** DATA EXTRACT follows **
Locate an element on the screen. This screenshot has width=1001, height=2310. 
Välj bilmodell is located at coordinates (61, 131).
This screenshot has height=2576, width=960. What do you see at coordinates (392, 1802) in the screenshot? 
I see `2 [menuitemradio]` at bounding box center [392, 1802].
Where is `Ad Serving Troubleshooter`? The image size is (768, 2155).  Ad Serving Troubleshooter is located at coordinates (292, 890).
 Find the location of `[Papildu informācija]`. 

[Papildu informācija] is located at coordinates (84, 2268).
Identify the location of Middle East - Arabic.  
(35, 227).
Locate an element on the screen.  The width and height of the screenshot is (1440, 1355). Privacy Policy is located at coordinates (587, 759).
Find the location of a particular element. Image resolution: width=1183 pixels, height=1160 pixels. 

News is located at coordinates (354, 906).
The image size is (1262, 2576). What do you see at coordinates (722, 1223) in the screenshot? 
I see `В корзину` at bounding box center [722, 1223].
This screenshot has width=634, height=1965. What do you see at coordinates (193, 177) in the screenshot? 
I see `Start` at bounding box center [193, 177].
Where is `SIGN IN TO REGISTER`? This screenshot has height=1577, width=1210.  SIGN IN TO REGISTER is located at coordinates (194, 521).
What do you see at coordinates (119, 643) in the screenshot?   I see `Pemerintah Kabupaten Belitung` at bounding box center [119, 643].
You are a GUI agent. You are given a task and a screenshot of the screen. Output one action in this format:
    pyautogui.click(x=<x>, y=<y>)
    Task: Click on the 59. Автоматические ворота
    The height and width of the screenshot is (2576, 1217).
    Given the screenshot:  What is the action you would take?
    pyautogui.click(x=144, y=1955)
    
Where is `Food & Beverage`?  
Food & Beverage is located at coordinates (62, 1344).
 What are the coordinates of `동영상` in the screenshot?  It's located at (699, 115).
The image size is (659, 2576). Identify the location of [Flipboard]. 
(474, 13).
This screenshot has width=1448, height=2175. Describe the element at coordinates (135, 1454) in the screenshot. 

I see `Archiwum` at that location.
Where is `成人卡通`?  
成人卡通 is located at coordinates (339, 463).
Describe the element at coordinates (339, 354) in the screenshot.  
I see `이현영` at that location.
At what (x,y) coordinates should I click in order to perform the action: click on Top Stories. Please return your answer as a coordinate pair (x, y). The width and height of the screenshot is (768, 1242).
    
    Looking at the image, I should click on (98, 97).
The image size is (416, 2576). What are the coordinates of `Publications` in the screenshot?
** End of DATA EXTRACT **
YOUR OBJECTIVE: Could each line above be retyped exactly?

THE COMPLETED TASK:
Locate an element on the screen. This screenshot has width=1001, height=2310. 
Välj bilmodell is located at coordinates (61, 131).
This screenshot has height=2576, width=960. What do you see at coordinates (392, 1802) in the screenshot? 
I see `2 [menuitemradio]` at bounding box center [392, 1802].
Where is `Ad Serving Troubleshooter`? The image size is (768, 2155).  Ad Serving Troubleshooter is located at coordinates (292, 890).
 Find the location of `[Papildu informācija]`. 

[Papildu informācija] is located at coordinates (84, 2268).
Identify the location of Middle East - Arabic.  
(35, 227).
Locate an element on the screen.  The width and height of the screenshot is (1440, 1355). Privacy Policy is located at coordinates (587, 759).
Find the location of a particular element. Image resolution: width=1183 pixels, height=1160 pixels. 

News is located at coordinates (354, 906).
The image size is (1262, 2576). What do you see at coordinates (722, 1223) in the screenshot? 
I see `В корзину` at bounding box center [722, 1223].
This screenshot has width=634, height=1965. What do you see at coordinates (193, 177) in the screenshot? 
I see `Start` at bounding box center [193, 177].
Where is `SIGN IN TO REGISTER`? This screenshot has height=1577, width=1210.  SIGN IN TO REGISTER is located at coordinates (194, 521).
What do you see at coordinates (119, 643) in the screenshot?   I see `Pemerintah Kabupaten Belitung` at bounding box center [119, 643].
You are a GUI agent. You are given a task and a screenshot of the screen. Output one action in this format:
    pyautogui.click(x=<x>, y=<y>)
    Task: Click on the 59. Автоматические ворота
    The height and width of the screenshot is (2576, 1217).
    Given the screenshot:  What is the action you would take?
    pyautogui.click(x=144, y=1955)
    
Where is `Food & Beverage`?  
Food & Beverage is located at coordinates (62, 1344).
 What are the coordinates of `동영상` in the screenshot?  It's located at (699, 115).
The image size is (659, 2576). Identify the location of [Flipboard]. 
(474, 13).
This screenshot has width=1448, height=2175. Describe the element at coordinates (135, 1454) in the screenshot. 

I see `Archiwum` at that location.
Where is `成人卡通`?  
成人卡通 is located at coordinates (339, 463).
Describe the element at coordinates (339, 354) in the screenshot.  
I see `이현영` at that location.
At what (x,y) coordinates should I click in order to perform the action: click on Top Stories. Please return your answer as a coordinate pair (x, y). The width and height of the screenshot is (768, 1242).
    
    Looking at the image, I should click on (98, 97).
The image size is (416, 2576). What are the coordinates of `Publications` in the screenshot?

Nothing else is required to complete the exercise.